I just put a pair of regular Phillips earphones into the audio pads of my Giro Revolver helmet.(Not the in-ear buds, the ones that just "sit" in the ear) It sounds fine, but I have to wear it so the cable is behind my head because the two end cords aren't long enough to go over my face. And they don't have a mute button on the cable but I plan on getting a pair that does.


----------



## 2hipp4u (Dec 24, 2010)

IASUS is what I got, link below

IASUS Logistics Online Shopping


----------



## snowklinger (Aug 30, 2011)

2hipp4u said:


> IASUS is what I got, link below
> 
> IASUS Logistics Online Shopping


wow they got some nice stuff! I really like the idea of the amp.


----------



## 2hipp4u (Dec 24, 2010)

I got the amp as well, its loud as hell. I don't use it much cause I dont need the tunes that loud and its one more piece of gear in my jacket that I don't really want.


----------



## DanX (Oct 19, 2011)

I have the Smith Maze/Skull Candy setup. I love it. I just made sure yesterday that last year's season didn't kill them. They still sound great. My only complaint is how easy it is to push the button on the cord. At least its large enough to just mash with my gloves on when I need to toggle the audio on/off or change songs.


----------



## smokebelch109 (Nov 6, 2012)

Must admit that Iasus stuff looks good, if the K2 Audio doesnt hold up i'll definitely be looking in to them.
just tried having people shout at me while wearing the helmet listening to music, i could still hear them but the audio was still great on the K2's...looking good so far!


----------



## onthefence (Dec 16, 2010)

I just used the Apple Earpods, the ones packaged with the newest generation iPhones and iPods. They fit under my earpads comfortably. The main thing I like about them is that unlike the original ipod earbuds, the Earpods are built to be semi-isolating, so I could hear important sounds around me (a rider speed checking or falling) but still have enough subtle isolation to let my music not get drowned out. Also, its extremely convenient to have the inline controls so I can skip tracks and adjust volume without taking out my MP3 player.


----------



## krankedmusic (Nov 15, 2012)

2hipp4u said:


> IASUS is what I got, link below
> 
> IASUS Logistics Online Shopping


I got something similar. Works well but this brand seems so much better then what I got. 
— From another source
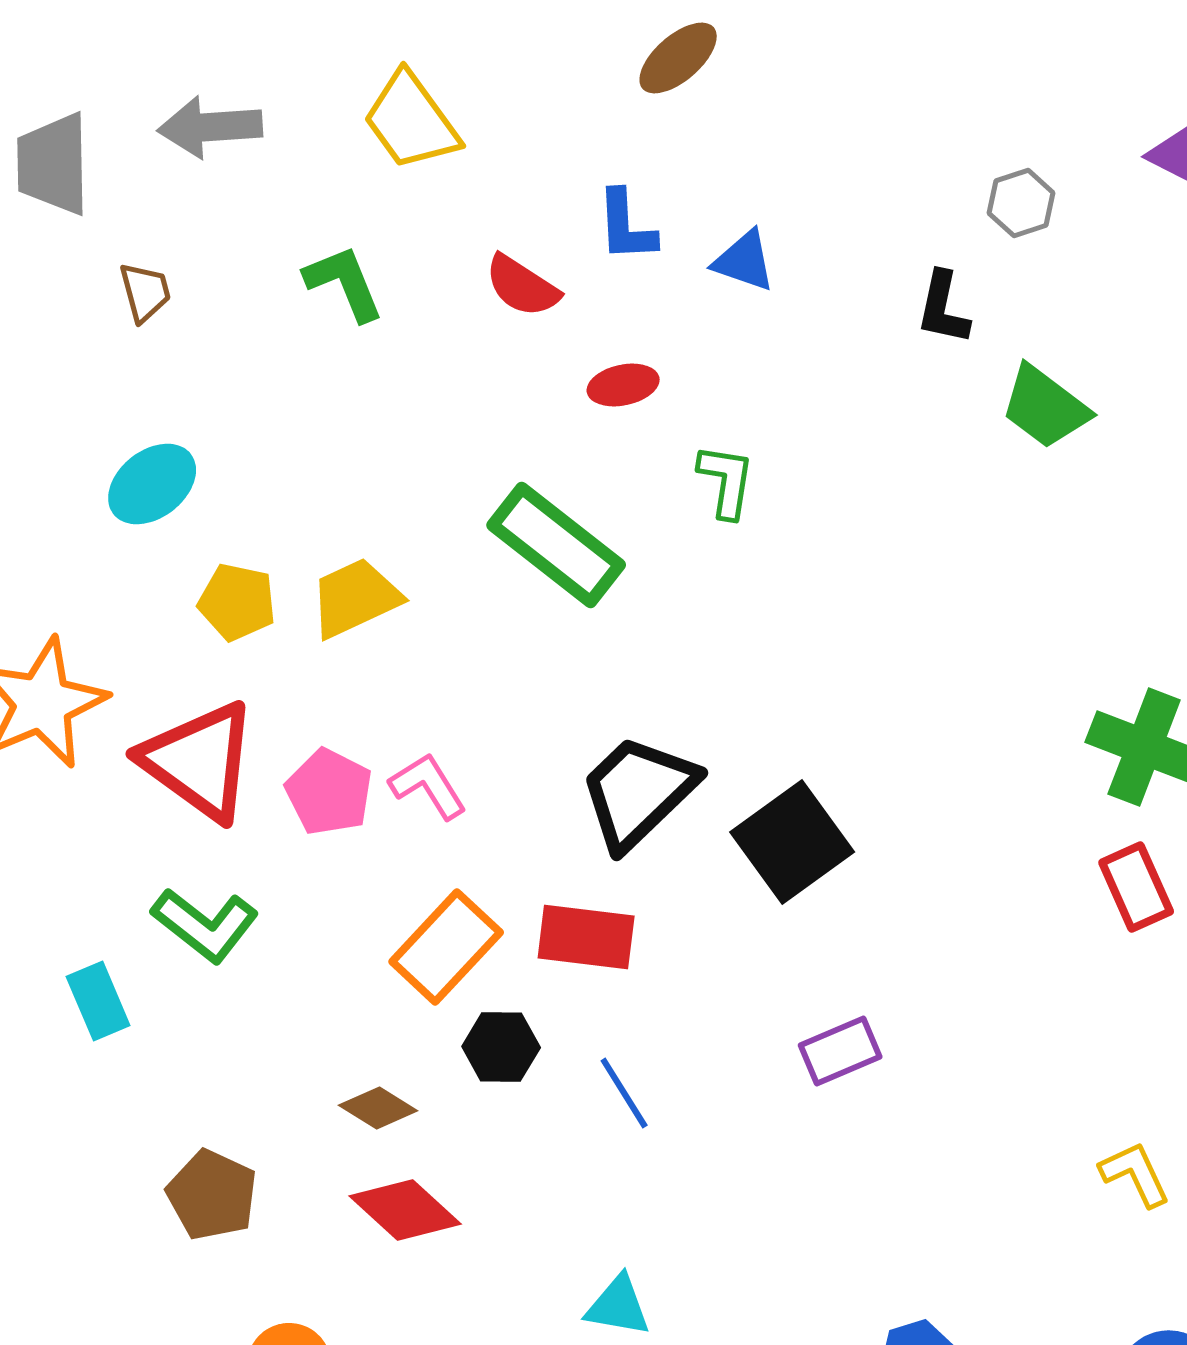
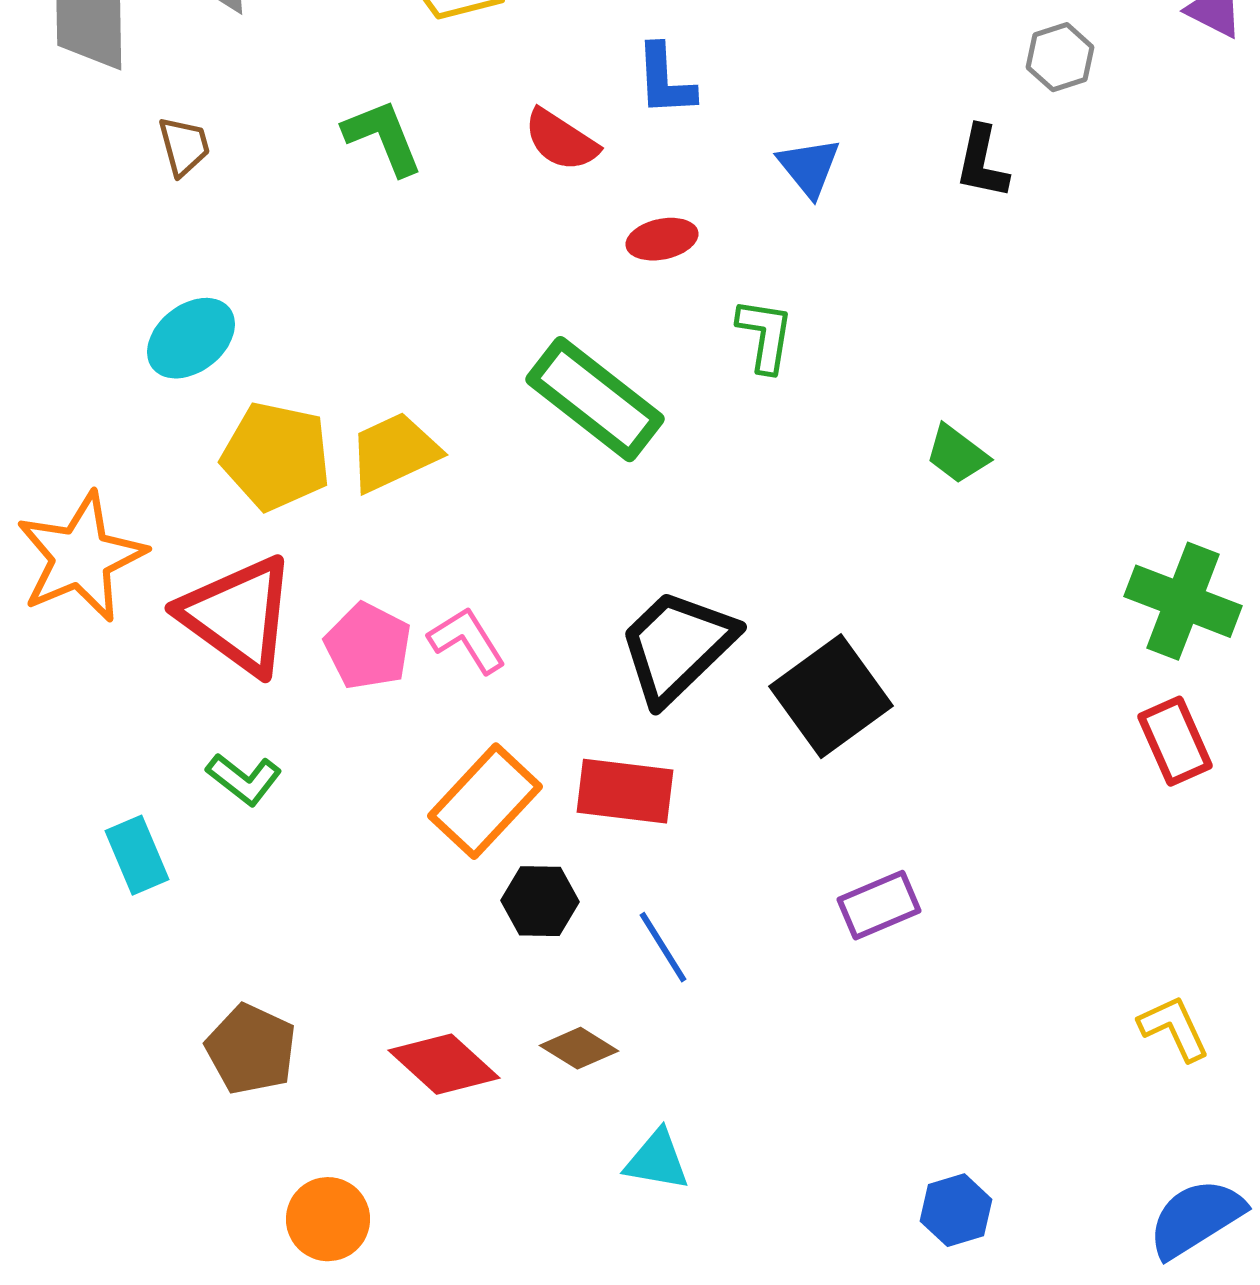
blue triangle: (744, 261) -> (809, 167), moved, turned 32
green trapezoid: (1045, 407) -> (957, 454), moved, size x0.7
yellow pentagon: (237, 602) -> (276, 456), size x1.4
green L-shape: (205, 925) -> (244, 779), size x0.7
brown diamond: (378, 1108) -> (579, 1048), moved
By chance do you now if they got something that splits to a radio and a mp3 player?


----------



## SpeedDemon (Feb 12, 2011)

Just picked up a FiiO headphone amp from Amazon and I must say it was the best 50 bux I ever spent. I also got the optional ipod line-out adapter.

Not only did it make the crappy Giro Tuneups in my Seam helmet louder, but the sound is a lot fuller/richer.


----------



## skicrew (Feb 2, 2018)

Check out Domio - really awesome sound, direct controls on the unit, long battery life, and my ears open. Everything I ever wanted


----------



## Alpine Duke (Jun 21, 2015)

isn't there already one or two threads about this topic?


----------